Most of the other Naval Princes seemed keen to ignore me, so they might celebrate their own, lesser decorations without comparison.

Outside the garden, away from the crowd of Princes, Haddad led me across a lawn toward a sunken pathway bordered by hedges.

‘My apprentices have secured this path,’ he said quietly as we approached. ‘And I have another team at the duelling chamber now—as does Prince Atalin’s Master Vivaldra. Can you tell me what was the import of Arch-Priest Morojal’s meeting with you?’

‘Yes,’ I said. I trusted Haddad more than anybody else. In the Empire at least. ‘I have been selected as a candidate for the Imperial Throne.’

‘Ah,’ said Haddad. ‘I wondered.’

‘Did you?’ I asked. ‘I had no idea.’

‘My first Prince was a candidate, twenty-two years ago,’ replied Haddad. ‘Prince Emzhyl. She was chosen for Adjustment and then a few years later became a candidate. I notice similarities in your own capabilities and career path, Highness.’

‘She could be the Emperor now!’ I exclaimed.

‘Perhaps,’ agreed Haddad.

‘Do you know anything about the challenge that candidates face?’ I asked eagerly.

‘No,’ replied Haddad. ‘Prince Emzhyl told me she was chosen as a candidate . . . and then the next morning she was gone, and I was reassigned.’
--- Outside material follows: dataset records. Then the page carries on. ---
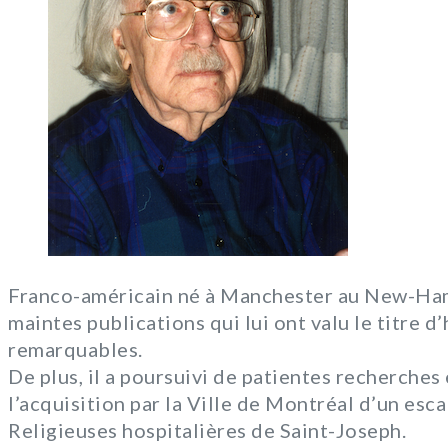
Franco-américain né à Manchester au New-Ham
maintes publications qui lui ont valu le titre 
remarquables.
De plus, il a poursuivi de patientes recherches 
l’acquisition par la Ville de Montréal d’un esc
Religieuses hospitalières de Saint-Joseph.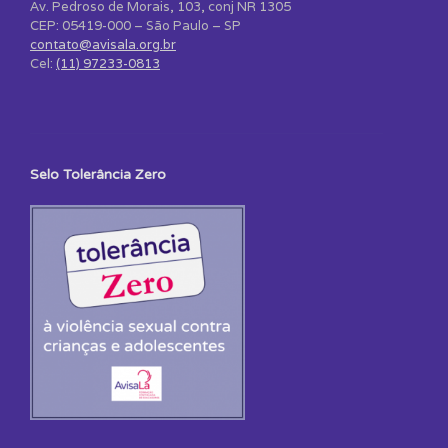
Av. Pedroso de Morais, 103, conj NR 1305
CEP: 05419-000 – São Paulo – SP
contato@avisala.org.br
Cel:
(11) 97233-0813
Selo Tolerância Zero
‘Oh well,’ I sighed. ‘I guess it was too much to hope for some advance knowledge.’

‘You should concentrate on the forthcoming duel, Highness,’ said Haddad. ‘Though you have had some practice with bolt-and-cable guns, I fear that you are far from a master. Do you recall the basic strategies?’

I nodded. Bolt-and-cable guns fired penetrating bolts that would stick in almost anything—flesh, bone, rock, Bitek building materials—and trailed an immensely strong but thin cable that remained connected to the gun until it was released by the firer. A duel with the weapons was conducted on a miniature mountain two hundred metres high built within a duelling chamber. The mountain, with its four peaks and many cracks and crevices, provided a challenging battlefield where the bolt-and-cable guns were needed for climbing, swinging, and moving about as much as for shooting at an enemy. Each gun contained ten bolts and Bitek spinnerets that would produce five hundred metres of cable.

We would each start on top of one of the minimountain’s peaks, just out of the bolt-and-cable gun’s range. Whoever was better at manoeuvring their way around the mountain and could get close enough to the other and get off an effective disabling or killing shot would win.

In Atalin’s case, I knew that a killing shot of mine would probably mean a final death for her, if Morojal’s words could be trusted. I couldn’t stop thinking about this as I walked with Haddad. It changed the whole nature of the upcoming duel.